Weil sich Onuoha, der im Sommer 2024 aus der U19 von RB Leipzig in die Domstadt gewechselt ist, beim 1. FC Köln keine wirkliche Perspektive in Richtung Bundesliga geboten hätte, ist der bevorstehende Wechsel nach Portugal als weiterer Zwischenschritt zu werten, mit dem der Youngster mutmaßlich die Hoffnung auf mehr Spielzeit und eine persönliche Weiterentwicklung verbindet.
Ob der SC Verl auf den Abgang Onuohas reagieren und einen neuen Offensivspieler hinzuholen wird, ist offen. Optionen für den Angriff sind aber auch ohne den Deutsch-Nigerianer noch vorhanden. Vielmehr dürfte der Fokus der Verantwortlichen um Sportvorstand Zlatko Janjic auch mit Blick auf eine möglichst erfolgreiche Rückrunde und die historische Chance, erstmals in die 2. Liga aufsteigen zu können, den Fokus darauf richten, keine Leistungsträger zu verlieren.

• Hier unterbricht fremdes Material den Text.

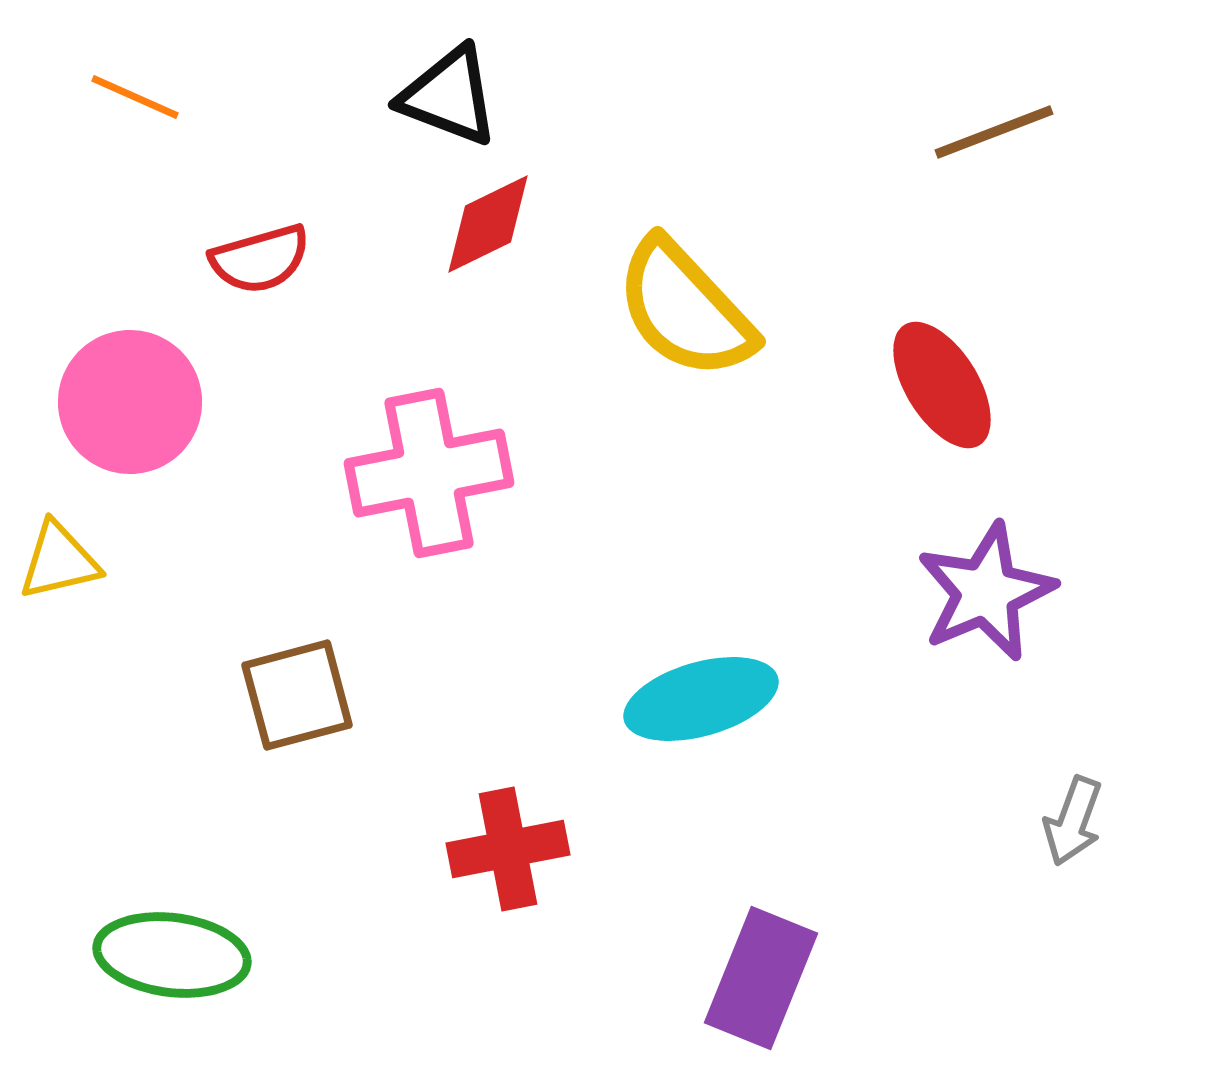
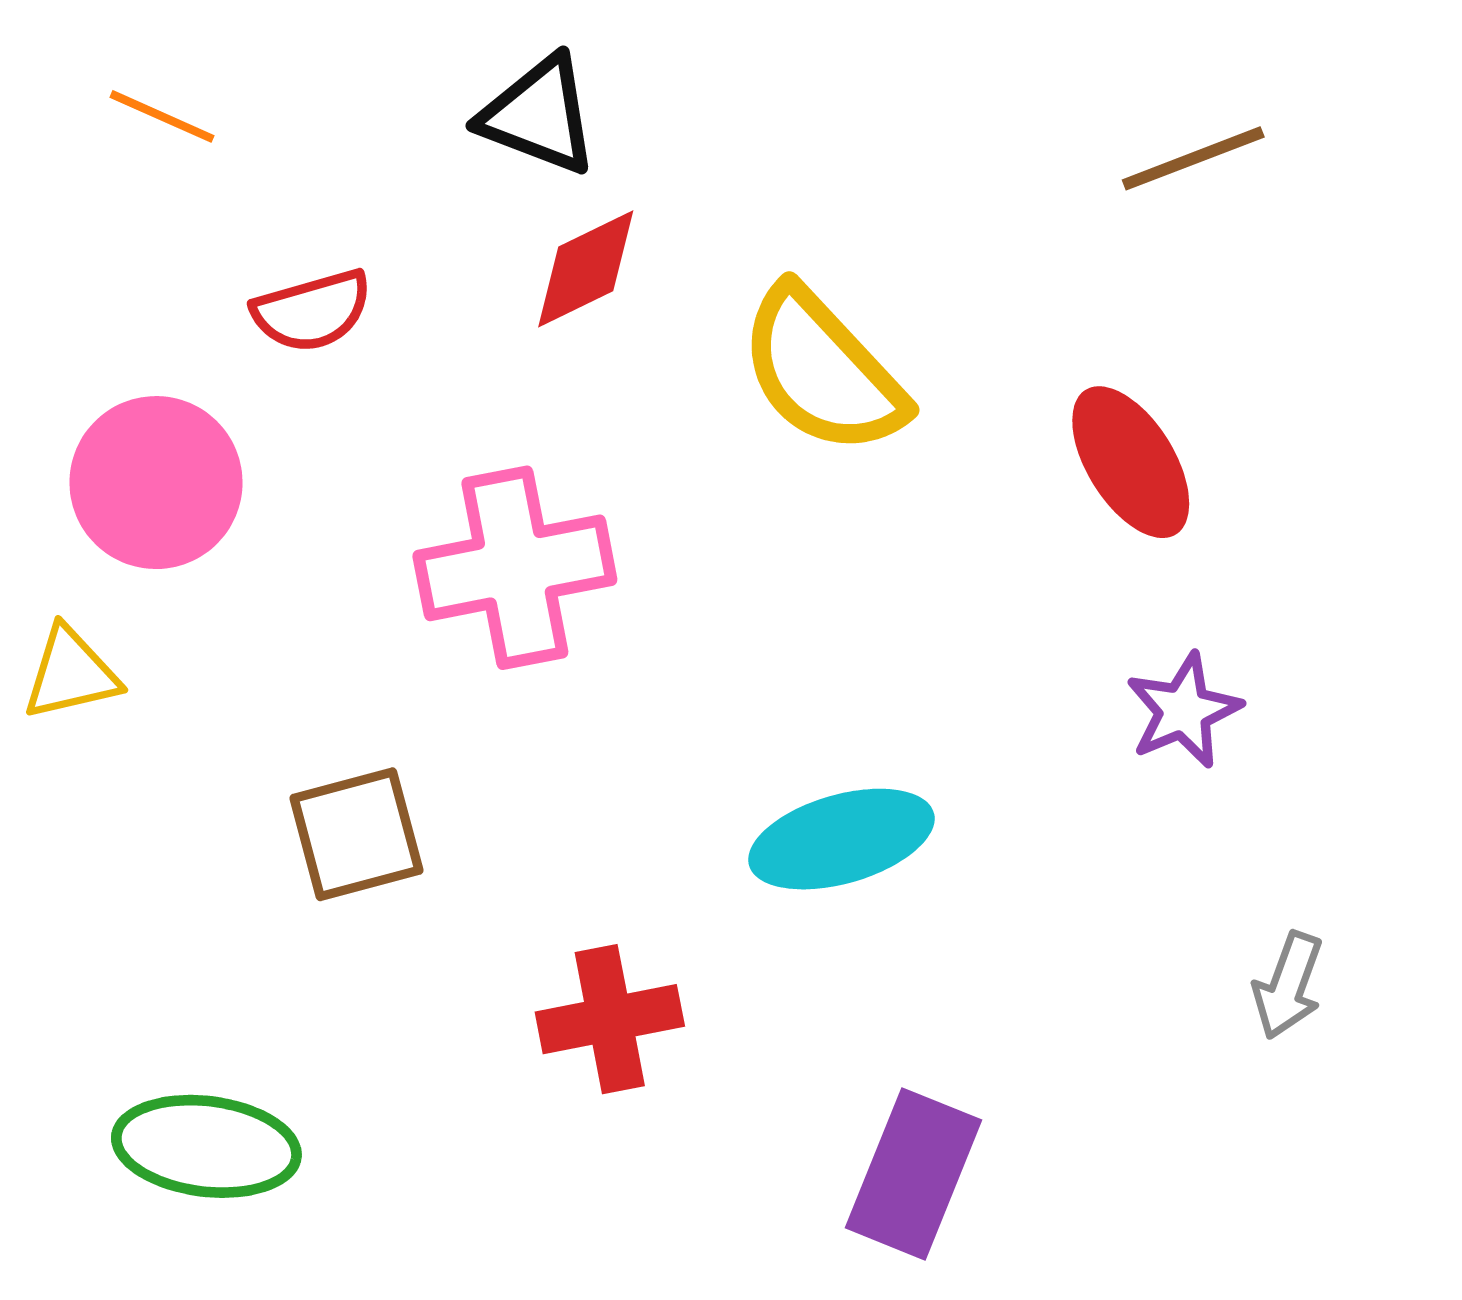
purple star: (986, 592) -> (1184, 711), size x0.7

Ein Hauptaugenmerk liegt in diesem Zusammenhang natürlich auf Berkan Taz, der mit acht Toren und zehn Vorlagen die interne Scorer-Wertung anführt und ligaweit nur hinter Tolcay Cigerci (Energie Cottbus) liegt. Um Taz ranken sich permanent Spekulationen um andere Klubs wie vor allem Preußen Münster oder Rot-Weiss Essen.

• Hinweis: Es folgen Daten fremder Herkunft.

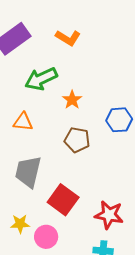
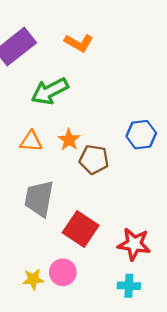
orange star: (72, 100) -> (69, 140), moved
yellow star: (20, 224) -> (33, 279), moved

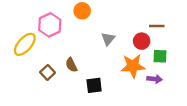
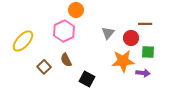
pink hexagon: (50, 25) -> (64, 31), moved
gray triangle: (108, 39) -> (108, 33), moved
black square: (94, 85) -> (87, 79), turned 35

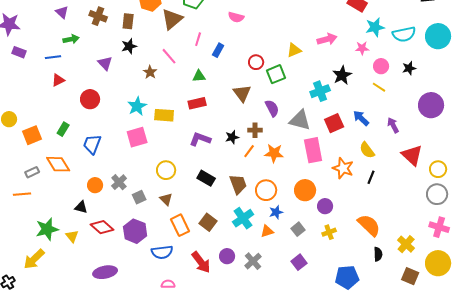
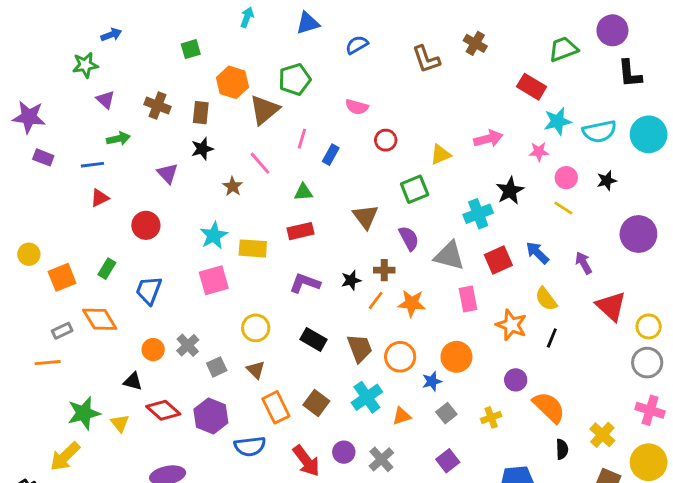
red circle: (256, 62) -> (386, 140), moved
pink rectangle: (313, 150) -> (468, 299), size x0.7
purple circle: (325, 206) -> (516, 380), moved
blue star: (276, 212) -> (432, 381), moved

Essen allerdings scheidet aus, weil der 27-Jährige nicht innerhalb der 3. Liga wechseln will und trotz einer Ausstiegsklausel in überschaubarer Höhe spricht aktuell einiges für einen Verbleib zumindest bis zum Ende der Saison. Dann läuft Taz‘ Vertrag aus, womit für den offensiven Mittelfeldmann dann sicherlich nochmals mehr Optionen verbunden wären. Nicht ausgeschlossen indes, dass auch Verl dazugehört – sofern der Sprung in die Zweitklassigkeit wirklich gelingt.